Date Published: April 06, 2021 - Last Updated 2 Years, 178 Days, 14 Hours, 1 Minute ago
I spent much of the past year working from my home office, with my middle schooler down the hallway in class remotely, and my spouse working from the library downstairs. It was both a challenge and a unique opportunity to invest in the lives of others – my teammates and my family – during an extraordinary time in our world.
Being a leader is hard work, whether you’re parenting your child or guiding your work team through challenges. However, it's also very rewarding, and can bring with it lasting fulfillment. Much like parenthood, leadership in the workplace takes time, focus, drive, and passion, and I have found that many of the same skills have overlapped.
Our children begin their lives as blank canvases, full of potential. We, the parents, are accountable for shaping these small humans into empathetic, compassionate, responsible adults. We use our experiences to teach our kids to be logical, while also encouraging them to maintain their creativity and sense of humor. While our team members are not blank canvases, they may be new to the field, and we have the same responsibilities to guide them.
We aren't perfect and we may not always demonstrate to those around us the love we have in our hearts for them, but the love is there. I learn and grow every day as a parent, just as I learn and grow every day as a leader. It would be foolish to say that every decision I've made this past year was the right one, but it was the best decision that I felt I could make with the information I had at the time. Author Judy Belmont said, "Forgive yourself for not having the foresight to know what now seems so obvious in hindsight."
Here are three important lessons I've learned this past year that have helped me to be a better leader and parent:
Lesson 1: Practice Patience
Maintaining focus for a full school day has been a constant battle for my child. Having to sit in one place all day surrounded by distractions is a challenge for a kid or an adult.
Not every one of my teammates felt that they could be productive working from home - whether it was their work space, having other people in the house during the work day, or a feeling of isolation. Remote work is not for everyone.
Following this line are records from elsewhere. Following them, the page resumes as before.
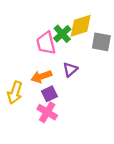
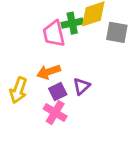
green cross: (62, 34) -> (72, 23), turned 30
purple triangle: (70, 70) -> (81, 86), moved

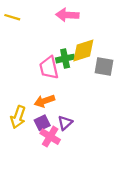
purple triangle: (81, 86) -> (65, 123), moved
purple square: (58, 92) -> (42, 123), moved

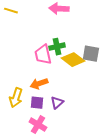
yellow diamond: (83, 50) -> (73, 60), moved, turned 55
purple square: (42, 123) -> (37, 103), turned 32
pink cross: (50, 137) -> (38, 125), moved

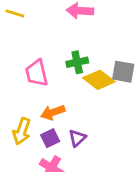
pink trapezoid: (43, 55) -> (37, 73), moved
purple square: (37, 103) -> (50, 138), turned -32

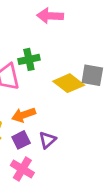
green cross: (77, 62) -> (29, 59), moved

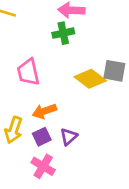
green cross: (29, 59) -> (63, 33), moved

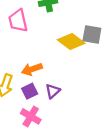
pink trapezoid: (28, 72) -> (18, 21), moved

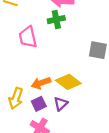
yellow diamond: (71, 41) -> (68, 82), moved

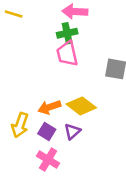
pink trapezoid: (28, 37) -> (67, 54), moved
purple square: (39, 104) -> (47, 131), turned -32

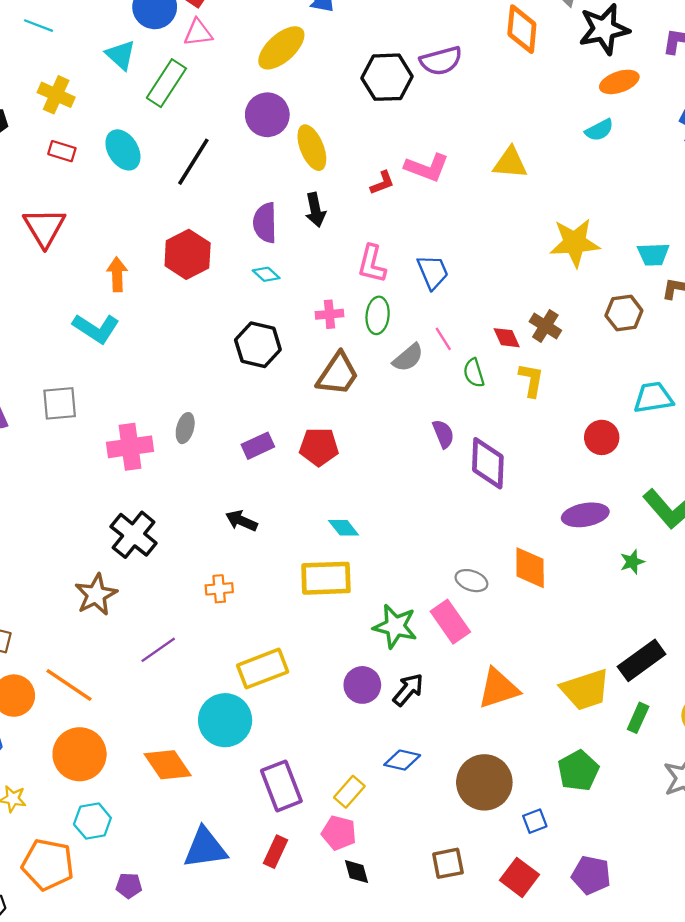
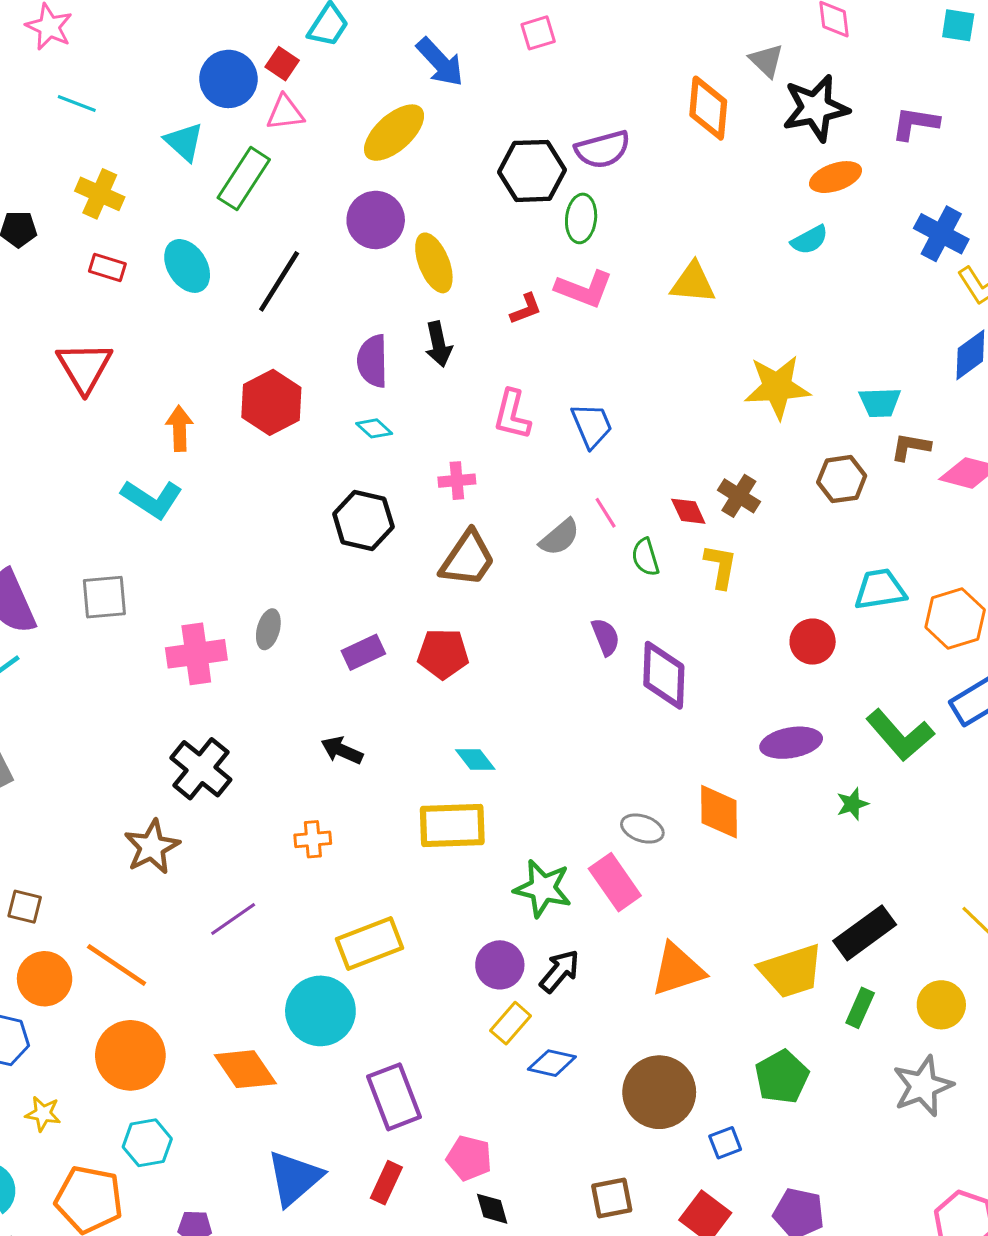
green ellipse: (378, 315) -> (581, 218), moved
yellow rectangle: (349, 792) -> (511, 1023), moved
blue triangle: (205, 848) -> (294, 1178), turned -33

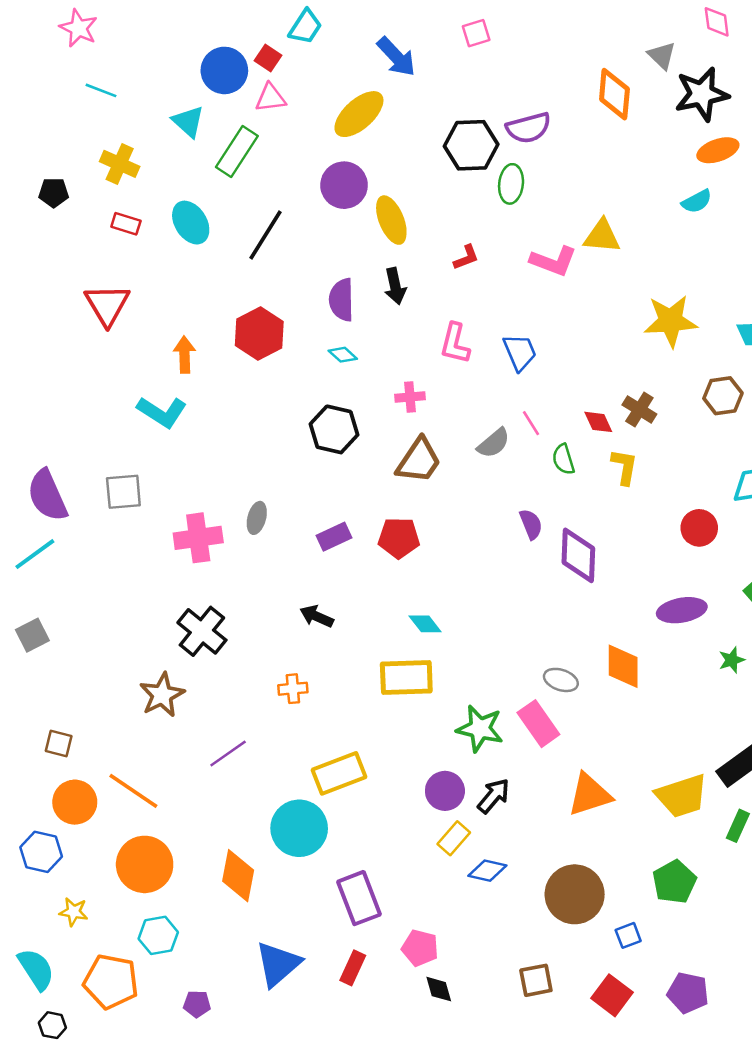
pink L-shape: (584, 289) -> (553, 261), moved
orange diamond: (245, 1069) -> (238, 876), turned 45

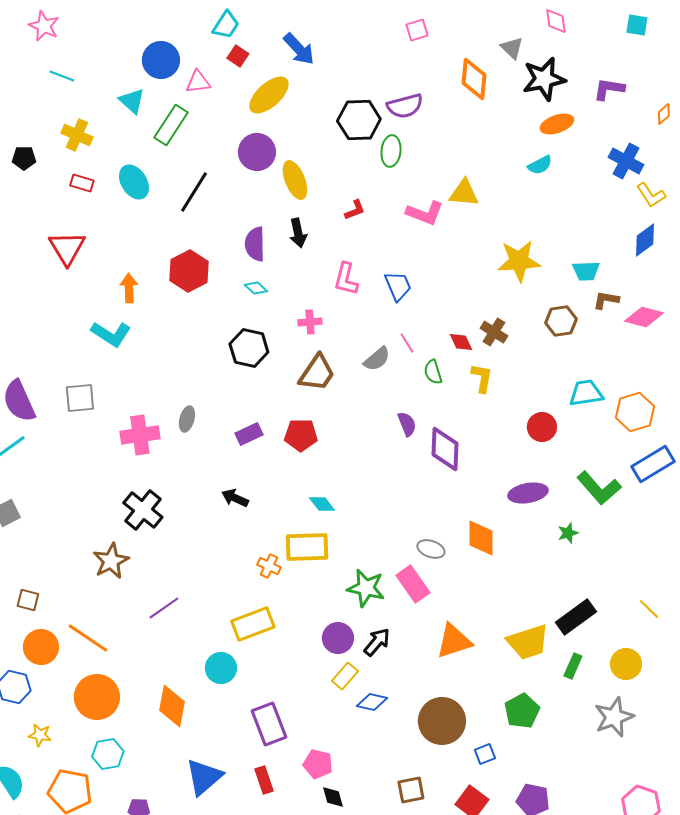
pink square: (476, 33) -> (417, 30), moved
red square: (268, 58) -> (238, 56), moved
orange cross: (293, 689) -> (269, 566), moved, turned 30
cyan circle: (299, 828) -> (221, 668), size x0.7
red rectangle: (353, 968) -> (264, 780), turned -44

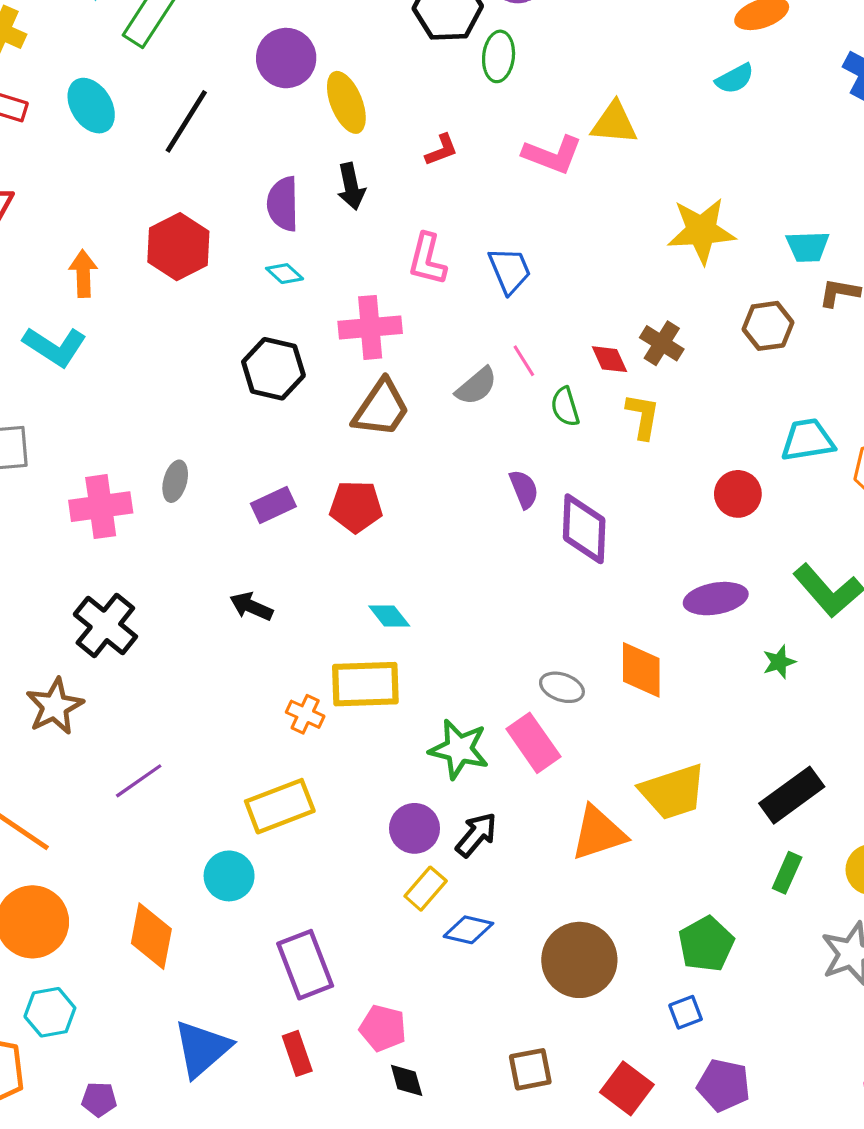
pink cross: (310, 322) -> (370, 327), size x1.6
yellow trapezoid: (528, 642) -> (673, 792), moved
blue square: (485, 754) -> (686, 1012), moved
Although being swift to action benefited me and my team during the early stages of the pandemic, I learned that the same strategies don't work long-term for everyone, and that I had to slow down to allow others to walk alongside me on the journey, taking time to clarify the plan and genuinely listen to feedback. Though I am not a naturally patient person, I learned that I must practice patience to continue to support both my family and my team.
Lesson 2: Give Grace
I collect coffee mugs. One of my favorite mugs has the phrase "Live Your Kind" on it. It is a reminder to me that kindness is the key to a happy life. It takes very little to be kind, yet it can make all the difference in the world.
Accountability in the contact center looks different than it has in the past; each teammate is working through their own personal struggles due to the pandemic on top of meeting their work expectations. Ensuring that my team has the tools to take care of their mental health is one of my responsibilities, but it's evolved and has become more of a team effort and less of an individual focus. We look out for each other and we build each other up by sharing our vulnerabilities and being kind, we show that we're all human and we are all in this together.
Lesson 3: Be Okay With Where You Are Now
There have been times when I've urged my child to grow up and attempt to be as responsible as the adults I work with each day. But when I've observed my kiddo needing to simply be a kid, I've stepped back and given him room to play and a safe place to fail. When my teammates have become overwhelmed at work or at home, they are encouraged to find ways to de-stress and rejuvenate. Our team continues to find ways to bring joy and frivolity into the workplace and celebrate each other.
The lessons I've learned don't make me a picture-perfect parent or a flawless contact center leader, but they have helped me gain a better grasp of the human elements of parenthood that are helpful in leadership, too. I recognize the joys and sorrows of being responsible for others, and I firmly believe that understanding and appreciating ourselves allows us to do the same for those in our care. I try to remember that we’ve all had things go wrong and had to reach out for help; when we’re desperate, we just want to feel like someone is on our side. Be on the side of your team.